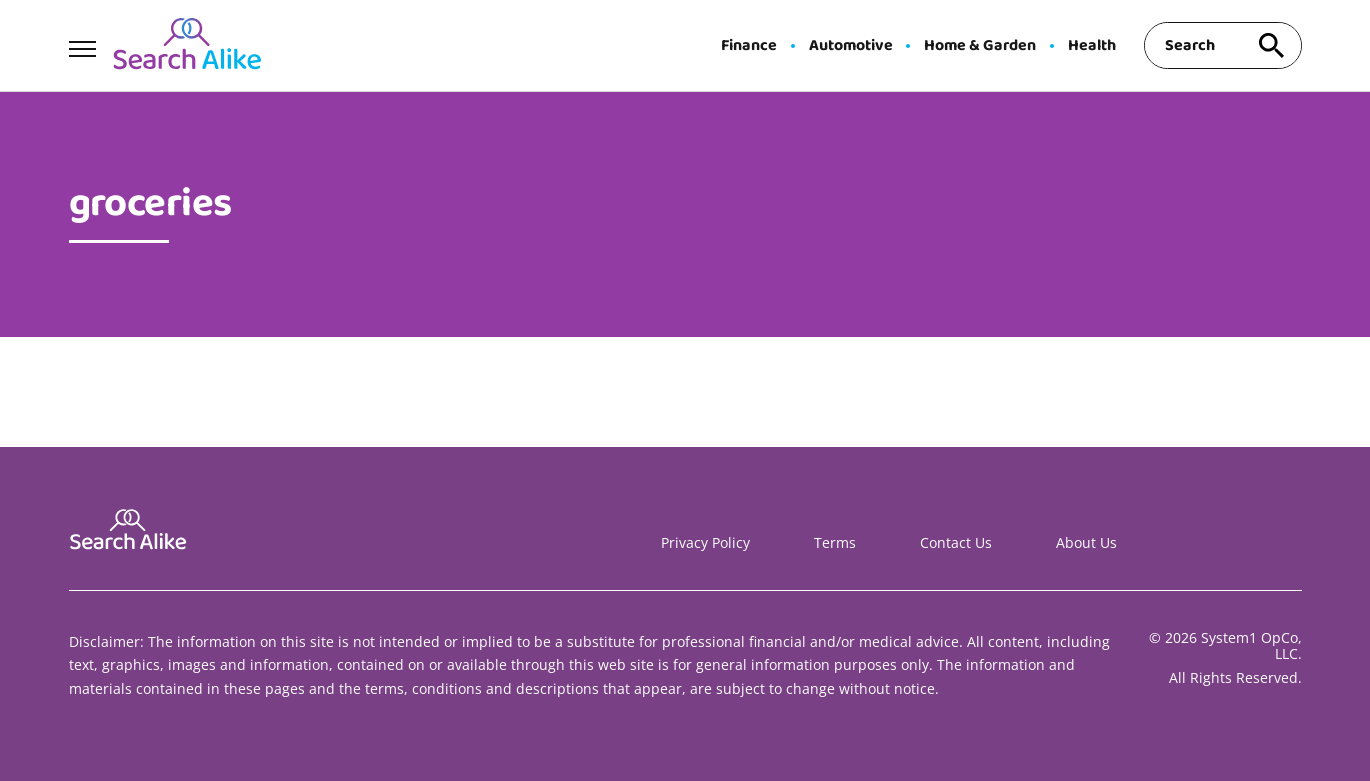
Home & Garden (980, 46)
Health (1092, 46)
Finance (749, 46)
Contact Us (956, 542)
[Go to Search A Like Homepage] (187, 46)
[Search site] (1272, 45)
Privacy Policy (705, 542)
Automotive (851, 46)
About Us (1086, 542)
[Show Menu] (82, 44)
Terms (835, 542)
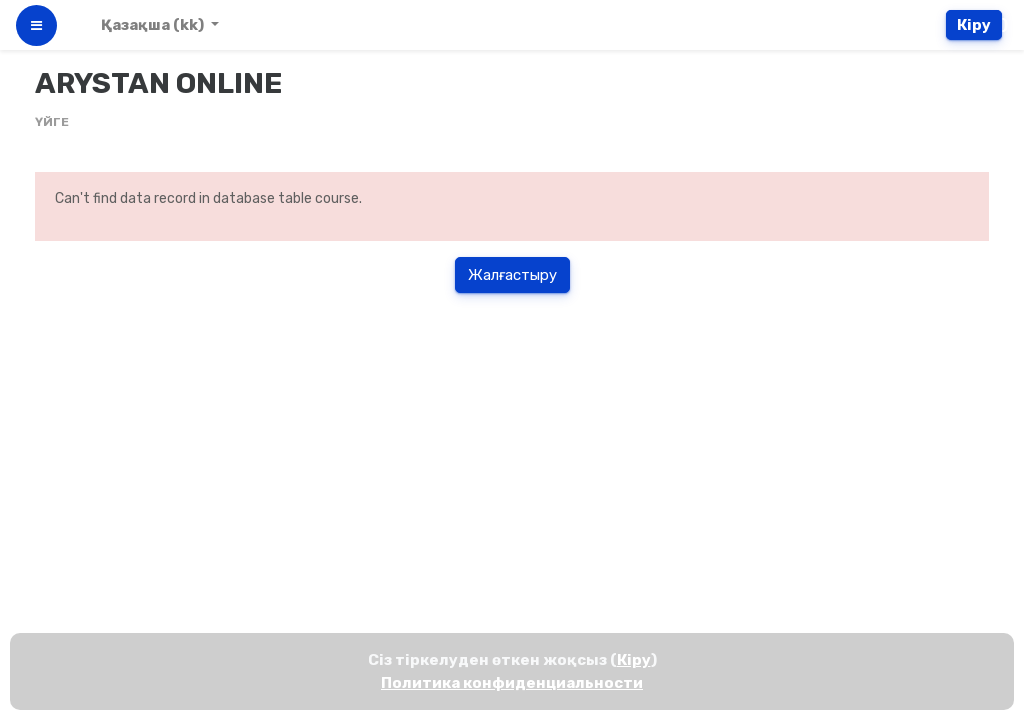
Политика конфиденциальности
----
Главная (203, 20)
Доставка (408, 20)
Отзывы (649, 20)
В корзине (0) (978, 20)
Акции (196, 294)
----
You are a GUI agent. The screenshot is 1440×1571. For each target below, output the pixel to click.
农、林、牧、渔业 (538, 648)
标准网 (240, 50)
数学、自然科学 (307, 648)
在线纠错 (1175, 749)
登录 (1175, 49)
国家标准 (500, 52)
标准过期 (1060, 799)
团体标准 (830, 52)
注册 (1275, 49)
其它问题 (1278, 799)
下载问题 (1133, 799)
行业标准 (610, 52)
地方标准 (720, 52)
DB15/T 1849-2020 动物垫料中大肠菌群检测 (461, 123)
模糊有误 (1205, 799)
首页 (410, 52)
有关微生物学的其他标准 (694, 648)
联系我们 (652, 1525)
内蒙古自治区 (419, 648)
----
*Task brief*: Above are some lines. Repeat exactly, and only, those from the line that has "农、林、牧、渔业 (538, 648)" through the line that has "内蒙古自治区 (419, 648)".

*Result*:
农、林、牧、渔业 (538, 648)
标准网 (240, 50)
数学、自然科学 (307, 648)
在线纠错 (1175, 749)
登录 (1175, 49)
国家标准 (500, 52)
标准过期 (1060, 799)
团体标准 (830, 52)
注册 (1275, 49)
其它问题 (1278, 799)
下载问题 (1133, 799)
行业标准 (610, 52)
地方标准 (720, 52)
DB15/T 1849-2020 动物垫料中大肠菌群检测 (461, 123)
模糊有误 (1205, 799)
首页 (410, 52)
有关微生物学的其他标准 (694, 648)
联系我们 (652, 1525)
内蒙古自治区 (419, 648)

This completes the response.